Iran telah berencana menyerang semua pangkalan Amerika Serikat (AS), termasuk di negara-negara kawasan.
Teheran akui sudah memperingatkan tiga negara tersebut untuk bersiap, termasuk Arab Saudi, Uni Emirat Arab dan Turki.
Mengutip Iran Internasional pada (15/1), rencana ini diumumkan oleh seorang pejabat senior Iran pada Rabu (14/1/2026).
Lebih tepatnya dilaporkan bahwa seorang pejabat menyatakan bahwa Teheran telah menyampaikan kepada negara-negara kawasan.

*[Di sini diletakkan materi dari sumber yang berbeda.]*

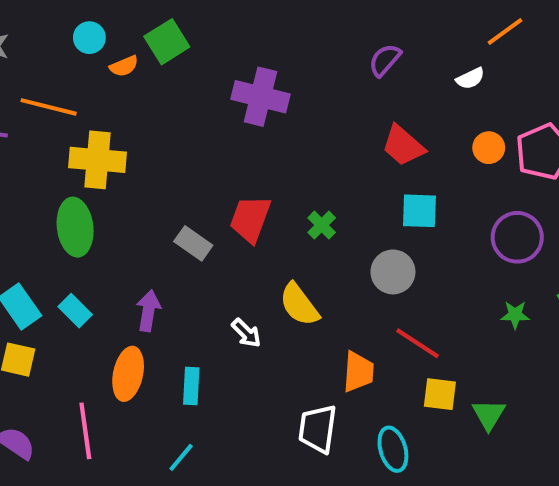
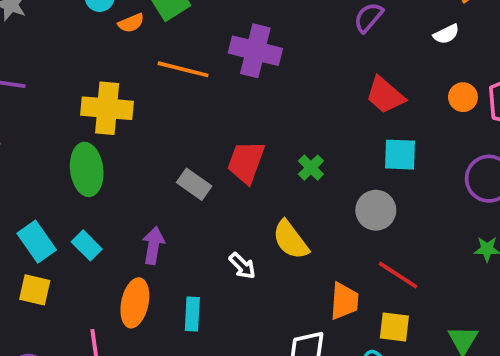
orange line: (49, 107) -> (183, 69), moved
yellow square: (440, 394) -> (394, 327), moved

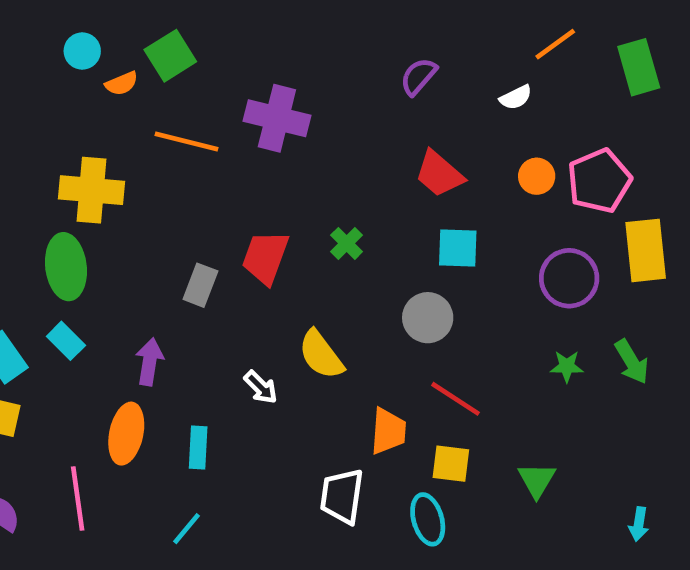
green cross: (311, 168) -> (347, 243), moved
gray rectangle: (194, 184) -> (200, 285), turned 76
cyan rectangle: (87, 245) -> (66, 341), moved

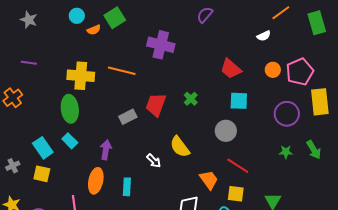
purple semicircle: (418, 77) -> (205, 15), moved
orange line: (187, 141) -> (122, 71), moved
gray rectangle: (200, 285) -> (128, 117), turned 42
orange trapezoid: (388, 431) -> (209, 180), turned -40

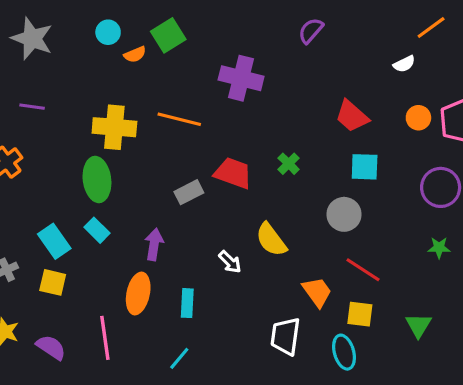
gray star: (29, 20) -> (32, 39), size x1.5
red trapezoid: (156, 105) -> (233, 173), turned 90

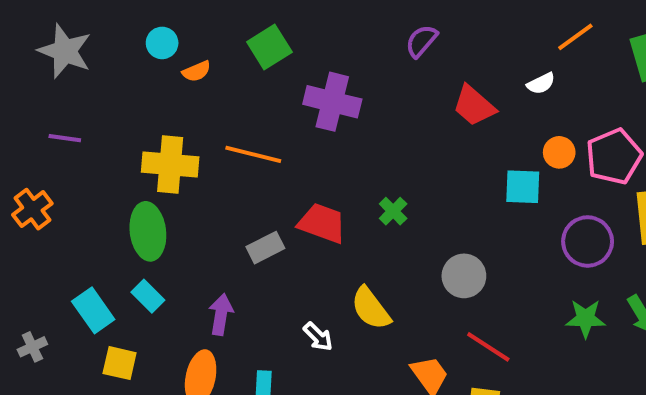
green square: (168, 35) -> (269, 47), moved
red trapezoid: (352, 116) -> (474, 106), moved
cyan square: (365, 167) -> (523, 187), moved
green star: (439, 248) -> (586, 318), size x1.4
yellow square: (53, 282) -> (120, 363), moved

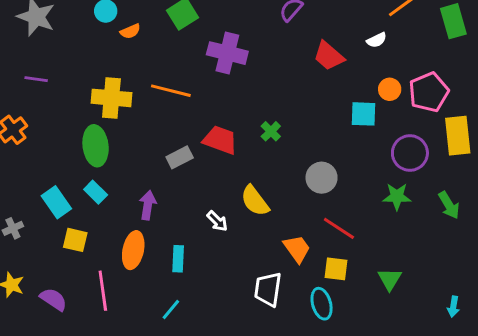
green star: (586, 318) -> (397, 196), moved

Mulai dari Arab Saudi dan Uni Emirat Arab hingga Turki, bahwa pangkalan militer AS di negara-negara tersebut akan menjadi sasaran serangan apabila AS menargetkan Iran.
Seraya menambahkan bahwa Iran juga meminta pemerintah-pemerintah terkait untuk berupaya mencegah terjadinya serangan AS.
"Teheran telah memberi tahu negara-negara regional, mulai dari Arab Saudi dan UEA hingga Turki, bahwa pangkalan AS di negara-negara tersebut akan diserang jika AS menargetkan Iran," kata pejabat itu, menambahkan bahwa Iran telah meminta pemerintah-pemerintah tersebut untuk mencoba mencegah serangan AS apa pun.
Adapun, peringatan ini dilontarkan pihak Iran setelah Presiden Donald Trump mengancam akan campur tangan di tengah protes anti-pemerintah di seluruh negeri.
Sebatas informasi saja, sejumlah personel di Pangkalan Udara Al Udeid, Qatar, sudah disarankan meninggalkan lokasi.
Seruan ini diumumkan pada Rabu (14/1/2026) malam waktu setempat.